Over the years, they bought a lot of their vehicles at dealer auctions in Michigan and Arizona. Michigan had a much larger selection of newer vehicles, especially trucks and SUVs, and vehicles from Arizona were free of rust, Jerry said.

They specialized in “near new” vehicles that were one or two years old with low mileage.

“We wanted to sell something that would last,” Jerry said.

They documented every sale with a photo of the new owner and their new vehicle, filling photo albums with up to three generations of customers.

It was a family business for the Minors as well. Jerry and Thiry worked there faithfully over the years and all three of their children worked there while they were growing up.

“Jerry got them up every Saturday morning, took them to breakfast, then they went to work,” Thiry said.

Today, their kids are grown. Dan owns a car dealership, Dan’s of Big Lake, Michlyn is a teacher in Mahtomedi and Laurie was in business with her parents until recently.

Before Jerry’s was sold, Laurie was the office manager and son-in-law Eric was the general manager. When Laurie and Eric decided to move to Arizona, Jerry and Thiry decided it was time to sell.

They listed the business with a commercial broker and Dedrick bought the building, the name, and the rental property next door where a music store and an insurance company are located.

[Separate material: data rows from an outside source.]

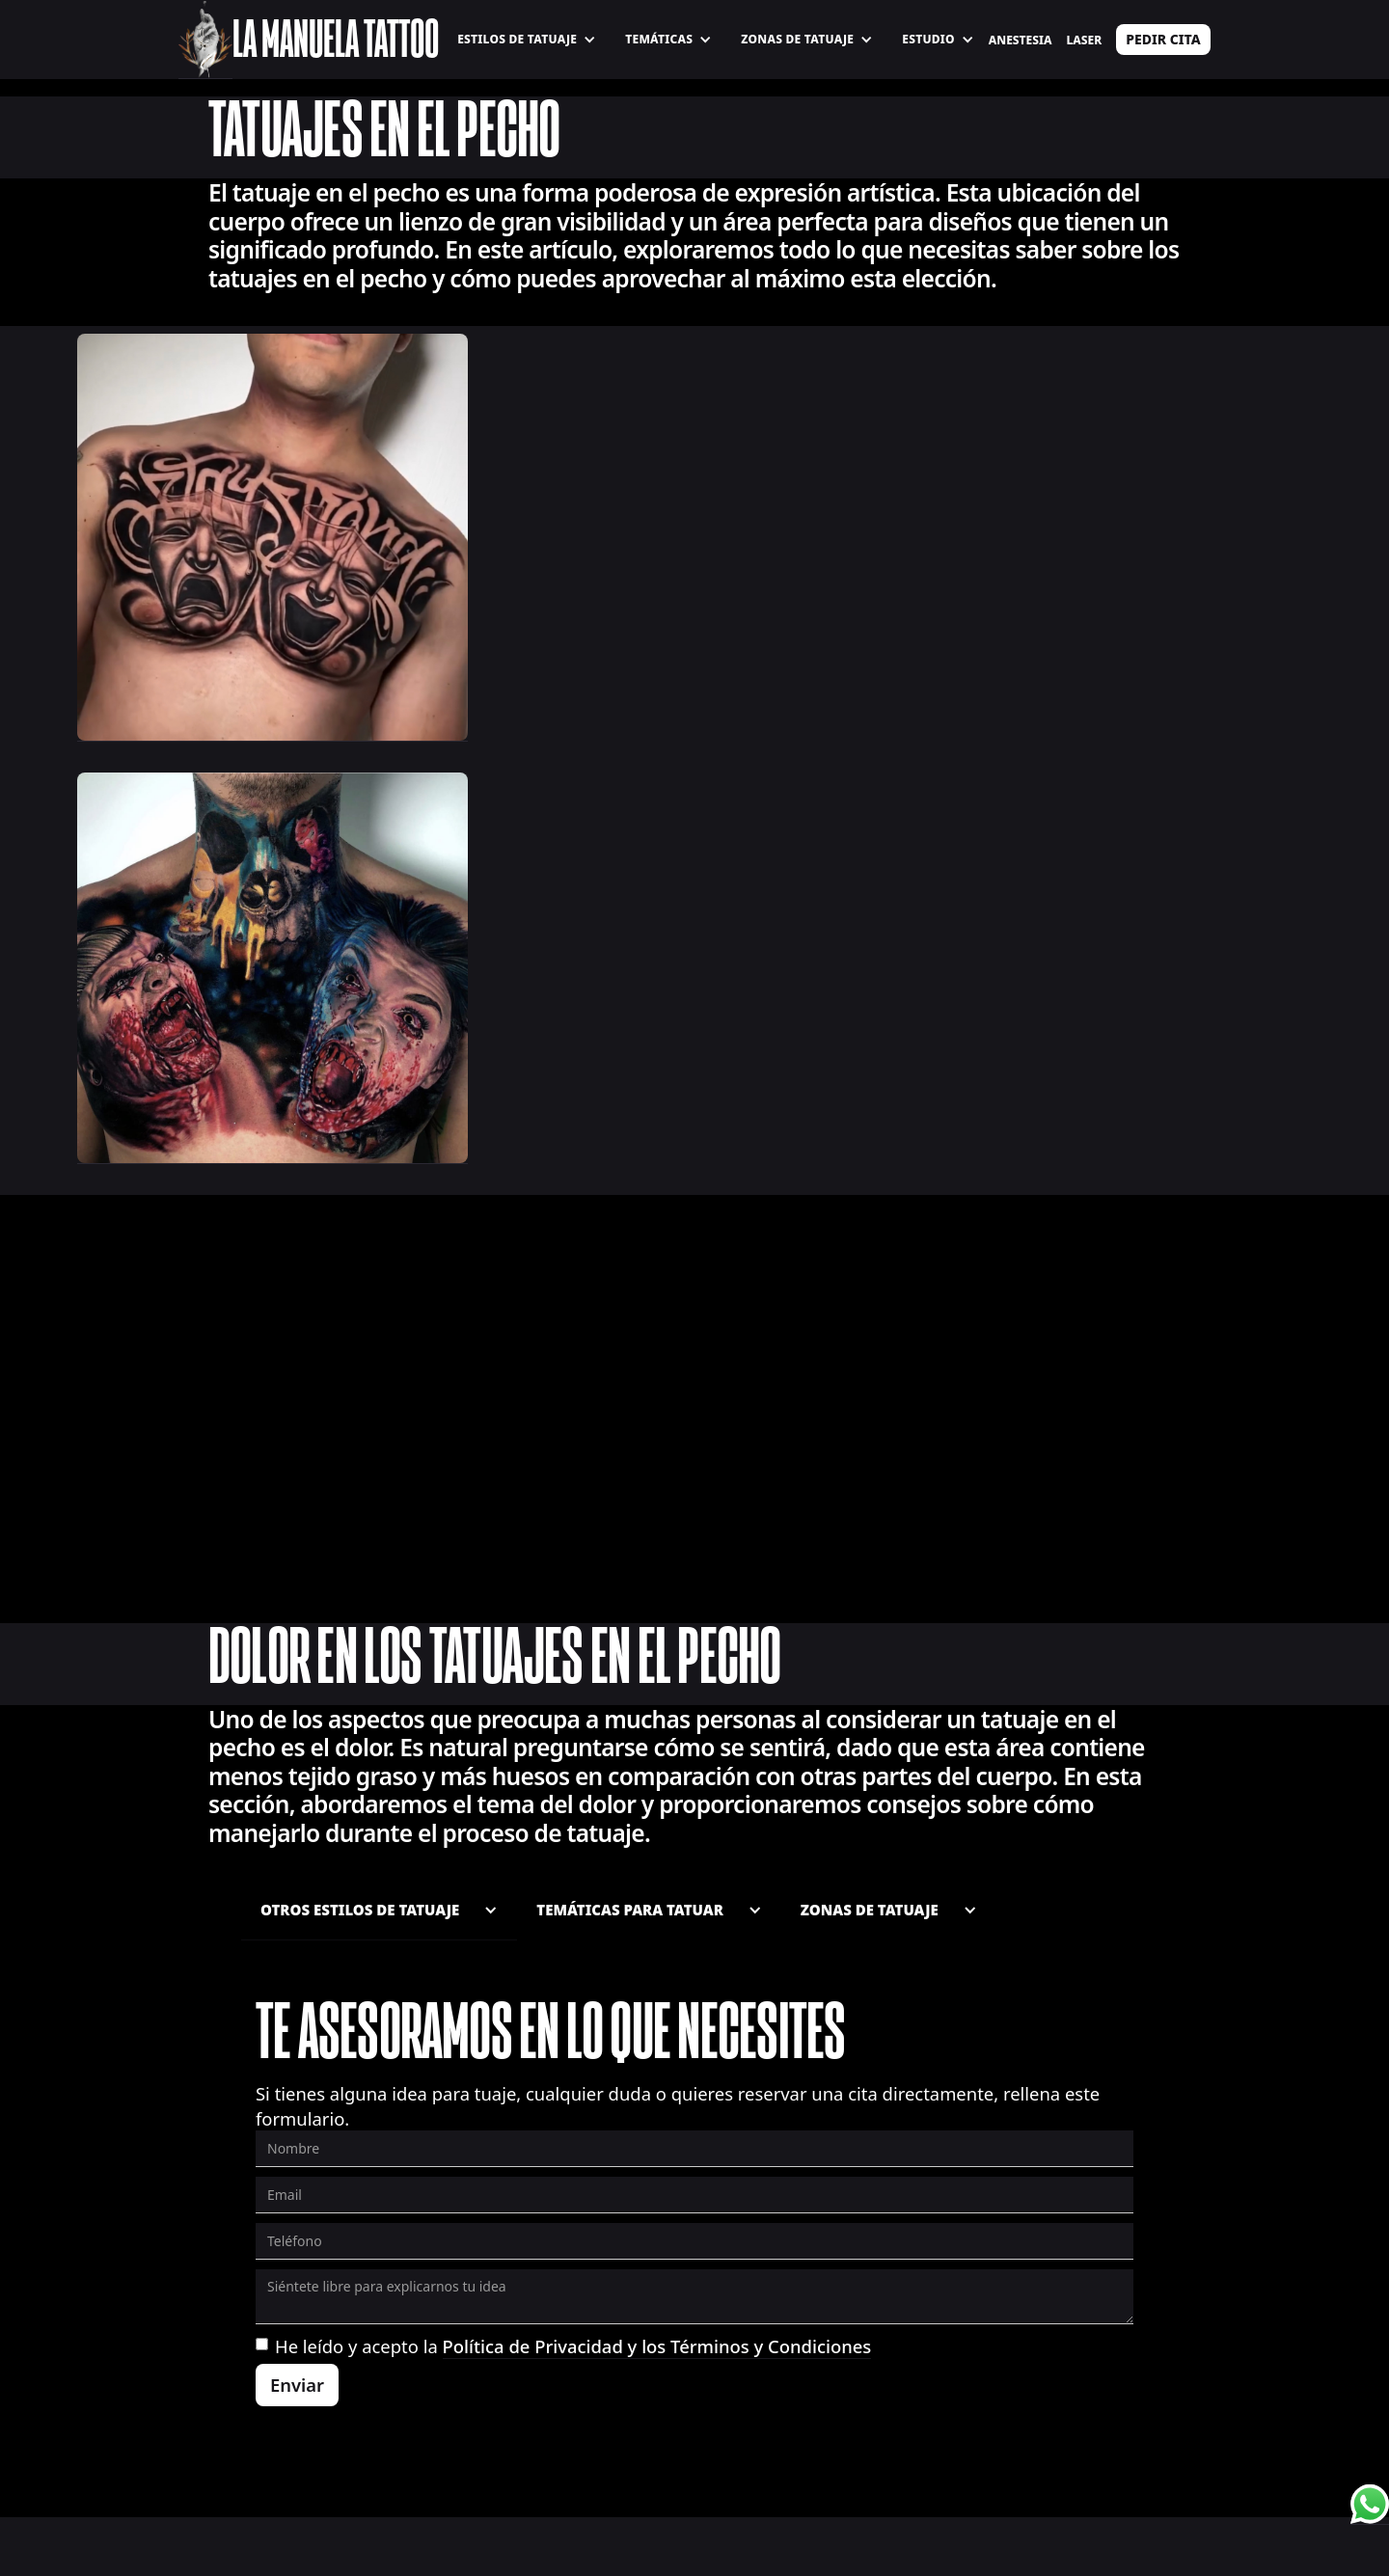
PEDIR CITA (1163, 39)
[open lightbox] (272, 538)
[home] (205, 40)
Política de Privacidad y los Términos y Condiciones (657, 2346)
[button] (527, 39)
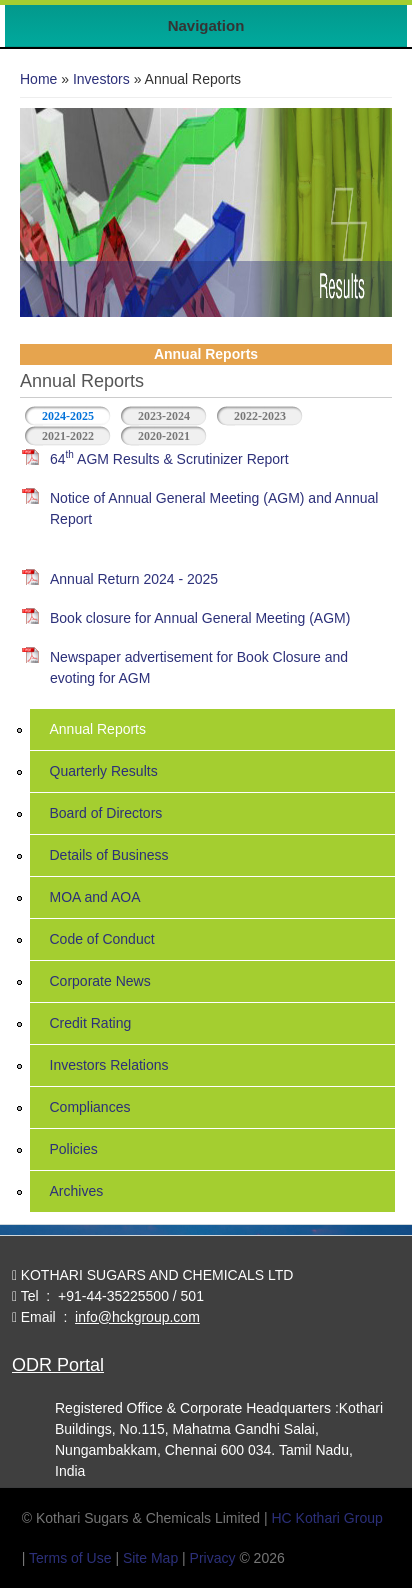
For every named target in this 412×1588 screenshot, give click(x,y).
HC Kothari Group (326, 1518)
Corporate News (100, 981)
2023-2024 (164, 416)
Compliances (90, 1107)
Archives (77, 1191)
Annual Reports (98, 729)
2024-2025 (76, 414)
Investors (101, 79)
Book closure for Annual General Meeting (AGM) (200, 618)
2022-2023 (260, 416)
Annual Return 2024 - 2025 (134, 579)
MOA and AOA (95, 897)
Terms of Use (70, 1558)
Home (38, 79)
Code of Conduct (102, 939)
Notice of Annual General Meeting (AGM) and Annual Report (214, 508)
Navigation (206, 25)
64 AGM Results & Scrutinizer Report (169, 457)
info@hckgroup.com (137, 1317)
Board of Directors (106, 813)
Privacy (213, 1558)
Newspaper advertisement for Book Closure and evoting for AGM (199, 667)
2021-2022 (68, 436)
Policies (74, 1149)
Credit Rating (91, 1023)
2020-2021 (164, 436)
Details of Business (109, 855)
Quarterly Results (104, 771)
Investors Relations (109, 1065)
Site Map (150, 1558)
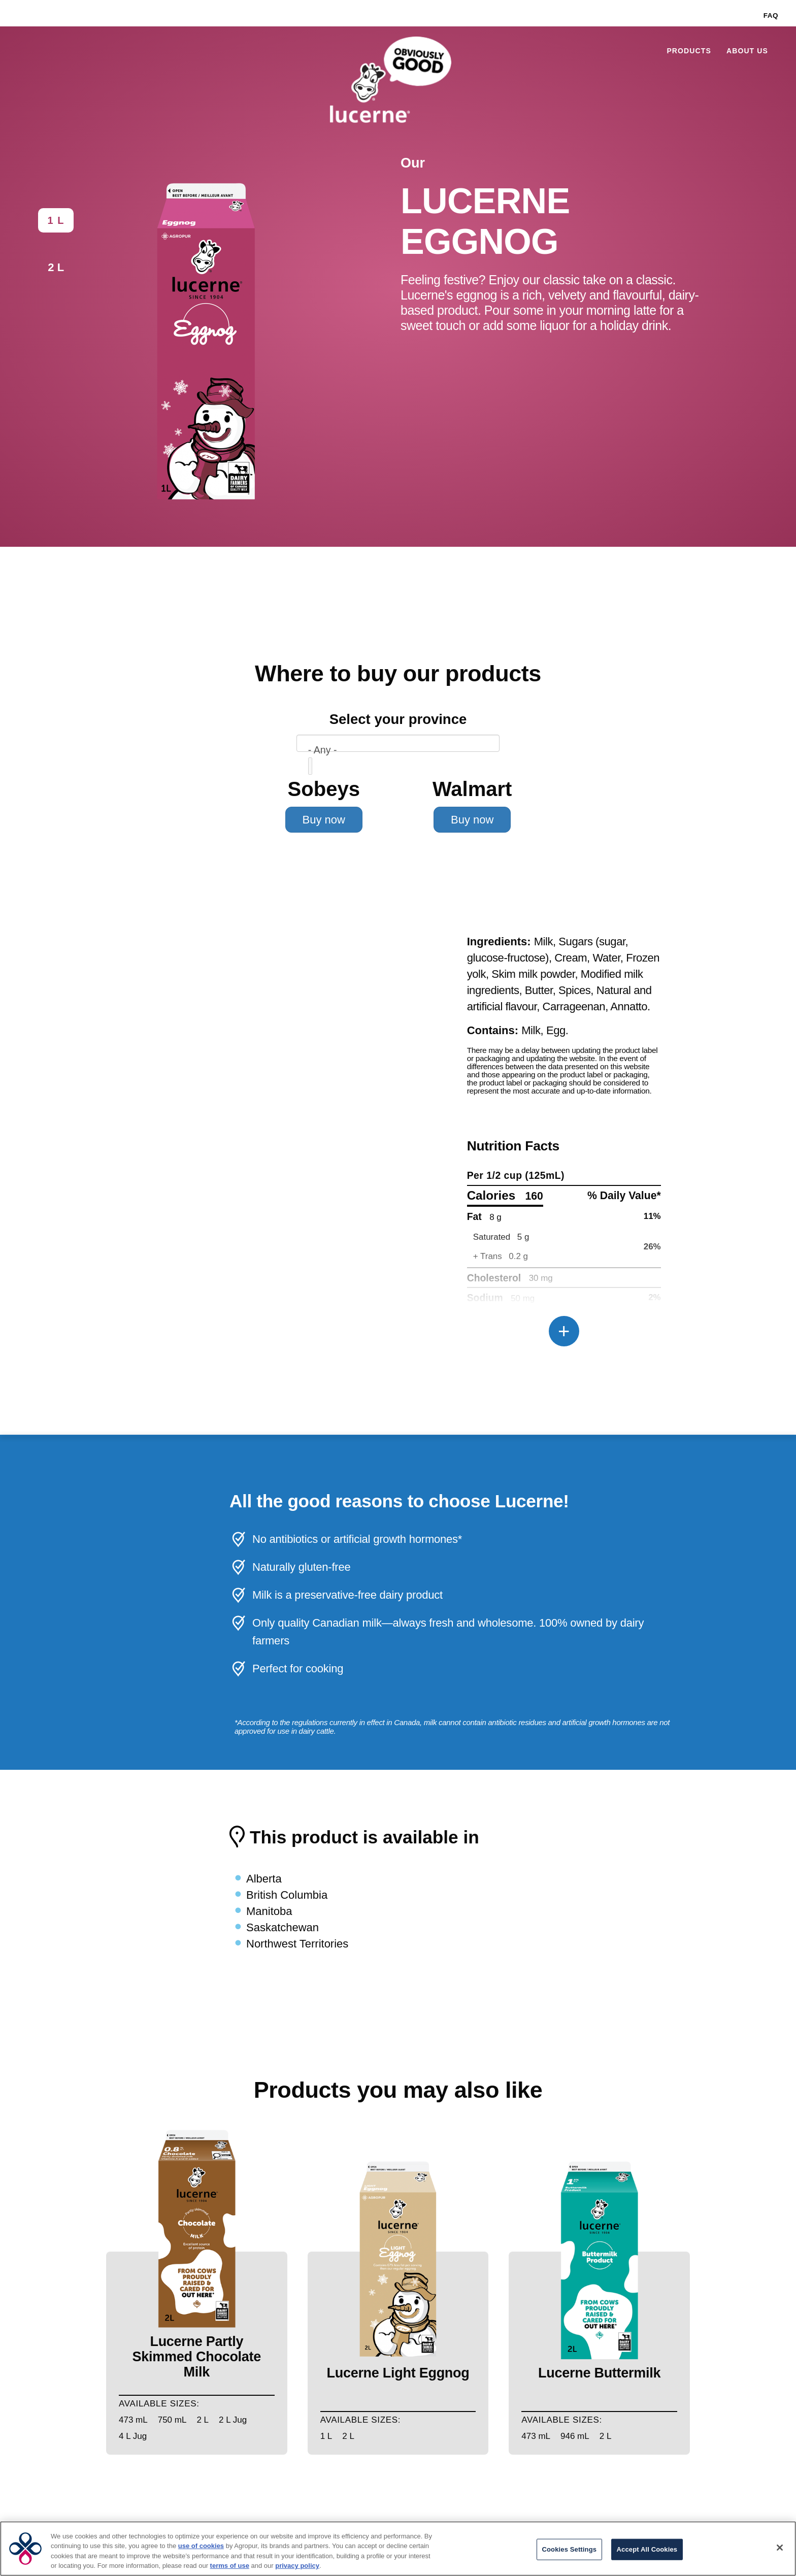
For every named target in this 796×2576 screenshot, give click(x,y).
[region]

A lot behind the site had previously been donated by the Minors for a Habitat for Humanity house.

The Minors, meanwhile, retained use of a warehouse for five years, which they will use to run their collector car business. They’ve been buying and selling collector cars since the early 1980s. They don’t have a retail location for that business. Rather, they sell the collector cars at auctions throughout the United States.

Their cars have ended up all over the world, from South Africa to England, Australia to Germany.

For 51 years, the Minors have been partners in business and in life

Asked what his favorite car has been, Jerry said, “Probably the next one I buy, because I’m always buying cars.”

He and Thiry haven’t actually owned a car for personal use for 45 years. Rather, they drove cars from their business until they are sold. Jerry said he usually drove vehicles that had been traded in because it gave him a chance to see if there was anything wrong with them and if they were vehicles he’d be comfortable selling. Thiry said she always drove a nice car, but she made sure it was always clean and clutter free, as she never knew when it would be sold.

The Minors have been married for 51 years, partners in business and in life. Jerry is a native of Golden Valley and Thiry grew up on a farm in Starkweather, North Dakota. They met on a blind date when Thiry was attending Lutheran Bible Institute in Golden Valley.

Asked the secret to a successful business, Jerry said it helps to have a lot of energy, really love what you’re doing and do a lot of networking.

He also reads from the book of Proverbs in the Bible. “It’s good wisdom for life,” he said.

Thiry said she and Jerry work well together. And, they always tried hard to keep people happy.

She added: “Be kind. Every person who walks on the lot is important.”